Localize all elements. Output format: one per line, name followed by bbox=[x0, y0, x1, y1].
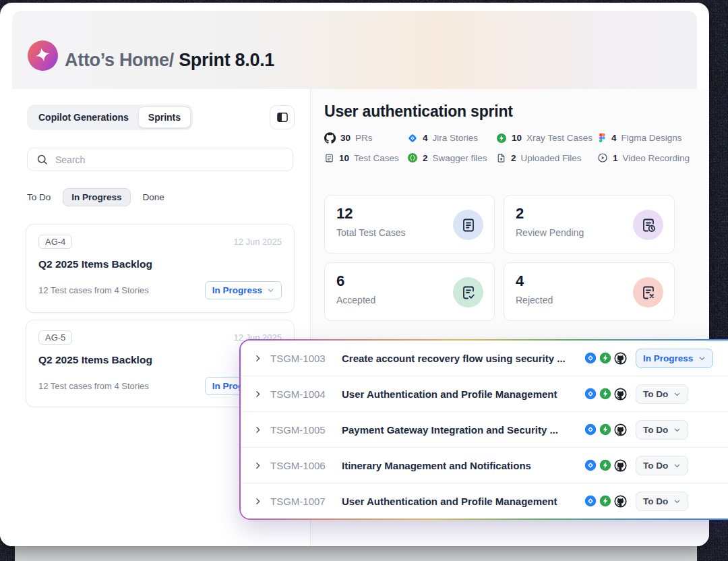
expand-row-button[interactable] bbox=[250, 354, 265, 363]
stat-value: 2 bbox=[423, 153, 428, 163]
sprint-status-dropdown[interactable]: In Progress bbox=[205, 281, 282, 299]
status-dropdown[interactable]: To Do bbox=[636, 456, 688, 475]
search-icon bbox=[36, 153, 49, 166]
filter-in-progress[interactable]: In Progress bbox=[63, 188, 130, 206]
test-case-row[interactable]: TSGM-1004 User Authentication and Profil… bbox=[241, 376, 728, 412]
sprint-card-footer: 12 Test cases from 4 Stories In Progress bbox=[38, 281, 282, 299]
test-case-id: TSGM-1006 bbox=[270, 460, 332, 471]
status-cell: In Progress bbox=[636, 349, 727, 368]
card-accepted: 6 Accepted bbox=[324, 262, 495, 321]
chevron-down-icon bbox=[673, 498, 681, 505]
sprint-card-header: AG-4 12 Jun 2025 bbox=[38, 235, 282, 249]
chevron-right-icon bbox=[253, 425, 262, 434]
document-lines-icon bbox=[460, 217, 477, 233]
stat-value: 1 bbox=[613, 153, 618, 163]
status-dropdown[interactable]: To Do bbox=[636, 384, 688, 404]
github-icon bbox=[614, 388, 627, 401]
test-case-id: TSGM-1005 bbox=[270, 424, 332, 436]
stat-label: Xray Test Cases bbox=[526, 133, 593, 143]
test-case-title: User Authentication and Profile Manageme… bbox=[342, 496, 557, 507]
xray-icon bbox=[599, 423, 611, 436]
stat-value: 30 bbox=[340, 133, 351, 143]
sprint-card-subtitle: 12 Test cases from 4 Stories bbox=[38, 381, 149, 391]
sprint-card-title: Q2 2025 Items Backlog bbox=[38, 258, 282, 270]
view-switcher: Copilot Generations Sprints bbox=[27, 105, 193, 130]
summary-cards: 12 Total Test Cases 2 Review Pending 6 A… bbox=[324, 195, 675, 321]
test-case-row[interactable]: TSGM-1005 Payment Gateway Integration an… bbox=[241, 412, 728, 448]
card-icon-bubble bbox=[453, 277, 483, 307]
screen: Atto’s Home/ Sprint 8.0.1 Copilot Genera… bbox=[0, 0, 728, 561]
status-dropdown[interactable]: In Progress bbox=[636, 349, 713, 368]
jira-icon bbox=[584, 495, 597, 507]
xray-icon bbox=[599, 352, 611, 364]
test-case-id: TSGM-1003 bbox=[270, 353, 332, 364]
search-input[interactable] bbox=[55, 154, 284, 165]
stat-label: Swagger files bbox=[433, 153, 487, 163]
chevron-down-icon bbox=[267, 287, 274, 294]
jira-icon bbox=[584, 388, 597, 400]
stat-label: Uploaded Files bbox=[521, 153, 582, 163]
expand-row-button[interactable] bbox=[250, 461, 265, 470]
chevron-right-icon bbox=[253, 390, 262, 398]
sparkle-icon bbox=[32, 45, 53, 66]
status-label: In Progress bbox=[643, 353, 693, 363]
test-case-title: Create account recovery flow using secur… bbox=[342, 353, 566, 364]
status-dropdown[interactable]: To Do bbox=[636, 420, 688, 440]
github-icon bbox=[614, 495, 627, 508]
github-icon bbox=[324, 132, 336, 144]
sprint-id-badge: AG-5 bbox=[38, 330, 72, 345]
breadcrumb: Atto’s Home/ bbox=[65, 50, 174, 70]
figma-icon bbox=[597, 133, 607, 143]
test-case-row[interactable]: TSGM-1003 Create account recovery flow u… bbox=[241, 341, 728, 376]
stat-xray-test-cases: 10 Xray Test Cases bbox=[496, 132, 597, 144]
stat-value: 4 bbox=[423, 133, 428, 143]
collapse-sidebar-button[interactable] bbox=[270, 105, 295, 129]
window-bottom-shadow bbox=[15, 545, 697, 561]
chevron-down-icon bbox=[673, 462, 681, 469]
video-icon bbox=[597, 152, 608, 163]
sprint-date: 12 Jun 2025 bbox=[233, 237, 282, 247]
sprint-heading: User authentication sprint bbox=[324, 102, 513, 121]
xray-icon bbox=[599, 495, 611, 507]
test-case-list-overlay: TSGM-1003 Create account recovery flow u… bbox=[239, 339, 728, 520]
filter-todo[interactable]: To Do bbox=[27, 192, 51, 202]
stat-label: PRs bbox=[355, 133, 373, 143]
sprint-id-badge: AG-4 bbox=[38, 235, 72, 249]
chevron-right-icon bbox=[253, 497, 262, 506]
github-icon bbox=[614, 352, 627, 365]
test-case-id: TSGM-1007 bbox=[270, 496, 332, 507]
sprint-card-subtitle: 12 Test cases from 4 Stories bbox=[38, 285, 149, 295]
upload-file-icon bbox=[496, 153, 506, 163]
jira-icon bbox=[584, 423, 597, 436]
stat-value: 10 bbox=[339, 153, 349, 163]
stat-value: 4 bbox=[611, 133, 617, 143]
sprint-card-ag4[interactable]: AG-4 12 Jun 2025 Q2 2025 Items Backlog 1… bbox=[26, 224, 295, 313]
test-case-row[interactable]: TSGM-1006 Itinerary Management and Notif… bbox=[241, 448, 728, 483]
status-cell: To Do bbox=[636, 492, 727, 511]
sprint-stats: 30 PRs 4 Jira Stories 10 Xray Test Cases… bbox=[324, 132, 690, 163]
filter-done[interactable]: Done bbox=[143, 192, 164, 202]
stat-label: Video Recording bbox=[623, 153, 690, 163]
panel-toggle-icon bbox=[276, 111, 289, 124]
github-icon bbox=[614, 423, 627, 436]
document-x-icon bbox=[640, 285, 657, 301]
status-label: To Do bbox=[643, 461, 668, 471]
swagger-icon bbox=[407, 152, 418, 163]
integration-icons bbox=[578, 459, 627, 472]
expand-row-button[interactable] bbox=[250, 390, 265, 398]
status-cell: To Do bbox=[636, 456, 727, 475]
stat-test-cases: 10 Test Cases bbox=[324, 152, 407, 163]
expand-row-button[interactable] bbox=[250, 425, 265, 434]
sprint-title: Sprint 8.0.1 bbox=[179, 50, 274, 70]
integration-icons bbox=[578, 388, 627, 401]
tab-sprints[interactable]: Sprints bbox=[138, 107, 191, 128]
test-case-row[interactable]: TSGM-1007 User Authentication and Profil… bbox=[241, 483, 728, 519]
test-case-id: TSGM-1004 bbox=[270, 388, 332, 400]
status-dropdown[interactable]: To Do bbox=[636, 492, 688, 511]
stat-label: Figma Designs bbox=[621, 133, 682, 143]
expand-row-button[interactable] bbox=[250, 497, 265, 506]
card-total-test-cases: 12 Total Test Cases bbox=[324, 195, 495, 254]
tab-copilot-generations[interactable]: Copilot Generations bbox=[29, 107, 138, 128]
stat-prs: 30 PRs bbox=[324, 132, 407, 144]
chevron-down-icon bbox=[673, 390, 681, 398]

§ **What the exercise asks**: Would you reproduce each line of the material exactly, omitting the images?

§ **Solution to this exercise**:
Localize all elements. Output format: one per line, name followed by bbox=[x0, y0, x1, y1].
expand-row-button[interactable] bbox=[250, 354, 265, 363]
stat-value: 2 bbox=[423, 153, 428, 163]
sprint-status-dropdown[interactable]: In Progress bbox=[205, 281, 282, 299]
status-dropdown[interactable]: To Do bbox=[636, 456, 688, 475]
search-icon bbox=[36, 153, 49, 166]
filter-in-progress[interactable]: In Progress bbox=[63, 188, 130, 206]
test-case-row[interactable]: TSGM-1004 User Authentication and Profil… bbox=[241, 376, 728, 412]
sprint-card-footer: 12 Test cases from 4 Stories In Progress bbox=[38, 281, 282, 299]
test-case-id: TSGM-1006 bbox=[270, 460, 332, 471]
status-cell: In Progress bbox=[636, 349, 727, 368]
card-accepted: 6 Accepted bbox=[324, 262, 495, 321]
chevron-down-icon bbox=[673, 498, 681, 505]
sprint-card-header: AG-4 12 Jun 2025 bbox=[38, 235, 282, 249]
chevron-right-icon bbox=[253, 425, 262, 434]
document-lines-icon bbox=[460, 217, 477, 233]
stat-value: 1 bbox=[613, 153, 618, 163]
status-dropdown[interactable]: To Do bbox=[636, 384, 688, 404]
github-icon bbox=[614, 388, 627, 401]
test-case-id: TSGM-1005 bbox=[270, 424, 332, 436]
stat-label: Xray Test Cases bbox=[526, 133, 593, 143]
test-case-title: User Authentication and Profile Manageme… bbox=[342, 496, 557, 507]
xray-icon bbox=[599, 423, 611, 436]
stat-value: 30 bbox=[340, 133, 351, 143]
sprint-card-subtitle: 12 Test cases from 4 Stories bbox=[38, 381, 149, 391]
sprint-card-title: Q2 2025 Items Backlog bbox=[38, 258, 282, 270]
view-switcher: Copilot Generations Sprints bbox=[27, 105, 193, 130]
summary-cards: 12 Total Test Cases 2 Review Pending 6 A… bbox=[324, 195, 675, 321]
test-case-row[interactable]: TSGM-1005 Payment Gateway Integration an… bbox=[241, 412, 728, 448]
card-icon-bubble bbox=[453, 277, 483, 307]
screen: Atto’s Home/ Sprint 8.0.1 Copilot Genera… bbox=[0, 0, 728, 561]
status-dropdown[interactable]: In Progress bbox=[636, 349, 713, 368]
jira-icon bbox=[584, 495, 597, 507]
xray-icon bbox=[599, 352, 611, 364]
test-case-id: TSGM-1003 bbox=[270, 353, 332, 364]
search-input[interactable] bbox=[55, 154, 284, 165]
stat-label: Swagger files bbox=[433, 153, 487, 163]
chevron-down-icon bbox=[267, 287, 274, 294]
jira-icon bbox=[584, 388, 597, 400]
stat-label: Uploaded Files bbox=[521, 153, 582, 163]
expand-row-button[interactable] bbox=[250, 461, 265, 470]
chevron-right-icon bbox=[253, 390, 262, 398]
sparkle-icon bbox=[32, 45, 53, 66]
status-label: In Progress bbox=[643, 353, 693, 363]
test-case-title: Create account recovery flow using secur… bbox=[342, 353, 566, 364]
status-dropdown[interactable]: To Do bbox=[636, 420, 688, 440]
github-icon bbox=[614, 495, 627, 508]
github-icon bbox=[324, 132, 336, 144]
sprint-id-badge: AG-5 bbox=[38, 330, 72, 345]
breadcrumb: Atto’s Home/ bbox=[65, 50, 174, 70]
figma-icon bbox=[597, 133, 607, 143]
test-case-row[interactable]: TSGM-1003 Create account recovery flow u… bbox=[241, 341, 728, 376]
stat-xray-test-cases: 10 Xray Test Cases bbox=[496, 132, 597, 144]
stat-value: 4 bbox=[423, 133, 428, 143]
collapse-sidebar-button[interactable] bbox=[270, 105, 295, 129]
window-bottom-shadow bbox=[15, 545, 697, 561]
chevron-down-icon bbox=[673, 462, 681, 469]
video-icon bbox=[597, 152, 608, 163]
sprint-date: 12 Jun 2025 bbox=[233, 237, 282, 247]
sprint-heading: User authentication sprint bbox=[324, 102, 513, 121]
xray-icon bbox=[599, 495, 611, 507]
test-case-list-overlay: TSGM-1003 Create account recovery flow u… bbox=[239, 339, 728, 520]
filter-todo[interactable]: To Do bbox=[27, 192, 51, 202]
stat-label: PRs bbox=[355, 133, 373, 143]
sprint-id-badge: AG-4 bbox=[38, 235, 72, 249]
chevron-right-icon bbox=[253, 497, 262, 506]
github-icon bbox=[614, 352, 627, 365]
test-case-id: TSGM-1007 bbox=[270, 496, 332, 507]
sprint-card-subtitle: 12 Test cases from 4 Stories bbox=[38, 285, 149, 295]
upload-file-icon bbox=[496, 153, 506, 163]
jira-icon bbox=[584, 423, 597, 436]
stat-value: 10 bbox=[339, 153, 349, 163]
stat-value: 4 bbox=[611, 133, 617, 143]
sprint-card-ag4[interactable]: AG-4 12 Jun 2025 Q2 2025 Items Backlog 1… bbox=[26, 224, 295, 313]
test-case-row[interactable]: TSGM-1006 Itinerary Management and Notif… bbox=[241, 448, 728, 483]
status-cell: To Do bbox=[636, 492, 727, 511]
sprint-stats: 30 PRs 4 Jira Stories 10 Xray Test Cases… bbox=[324, 132, 690, 163]
filter-done[interactable]: Done bbox=[143, 192, 164, 202]
stat-label: Video Recording bbox=[623, 153, 690, 163]
panel-toggle-icon bbox=[276, 111, 289, 124]
github-icon bbox=[614, 423, 627, 436]
document-x-icon bbox=[640, 285, 657, 301]
status-label: To Do bbox=[643, 461, 668, 471]
swagger-icon bbox=[407, 152, 418, 163]
integration-icons bbox=[578, 459, 627, 472]
expand-row-button[interactable] bbox=[250, 390, 265, 398]
status-cell: To Do bbox=[636, 456, 727, 475]
stat-test-cases: 10 Test Cases bbox=[324, 152, 407, 163]
expand-row-button[interactable] bbox=[250, 425, 265, 434]
sprint-title: Sprint 8.0.1 bbox=[179, 50, 274, 70]
integration-icons bbox=[578, 388, 627, 401]
tab-sprints[interactable]: Sprints bbox=[138, 107, 191, 128]
test-case-row[interactable]: TSGM-1007 User Authentication and Profil… bbox=[241, 483, 728, 519]
test-case-id: TSGM-1004 bbox=[270, 388, 332, 400]
status-dropdown[interactable]: To Do bbox=[636, 492, 688, 511]
stat-label: Figma Designs bbox=[621, 133, 682, 143]
expand-row-button[interactable] bbox=[250, 497, 265, 506]
card-total-test-cases: 12 Total Test Cases bbox=[324, 195, 495, 254]
tab-copilot-generations[interactable]: Copilot Generations bbox=[29, 107, 138, 128]
stat-prs: 30 PRs bbox=[324, 132, 407, 144]
chevron-down-icon bbox=[673, 390, 681, 398]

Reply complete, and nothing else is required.